Data to process
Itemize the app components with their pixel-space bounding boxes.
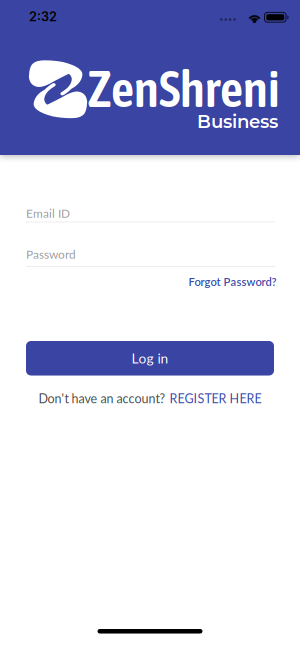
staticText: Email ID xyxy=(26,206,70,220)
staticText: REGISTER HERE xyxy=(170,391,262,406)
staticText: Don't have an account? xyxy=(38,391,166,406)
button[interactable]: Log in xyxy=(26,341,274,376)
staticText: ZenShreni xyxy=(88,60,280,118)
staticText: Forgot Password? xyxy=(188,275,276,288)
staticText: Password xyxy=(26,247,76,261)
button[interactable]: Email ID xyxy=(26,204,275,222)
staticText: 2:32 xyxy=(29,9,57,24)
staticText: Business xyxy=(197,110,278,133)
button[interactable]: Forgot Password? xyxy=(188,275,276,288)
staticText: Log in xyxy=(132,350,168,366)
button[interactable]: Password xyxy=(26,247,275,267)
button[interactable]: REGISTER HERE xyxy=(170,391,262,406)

Your instructions
Which lines above hold the string "Email"? Please copy all of them.

Written answer
staticText: Email ID xyxy=(26,206,70,220)
button[interactable]: Email ID xyxy=(26,204,275,222)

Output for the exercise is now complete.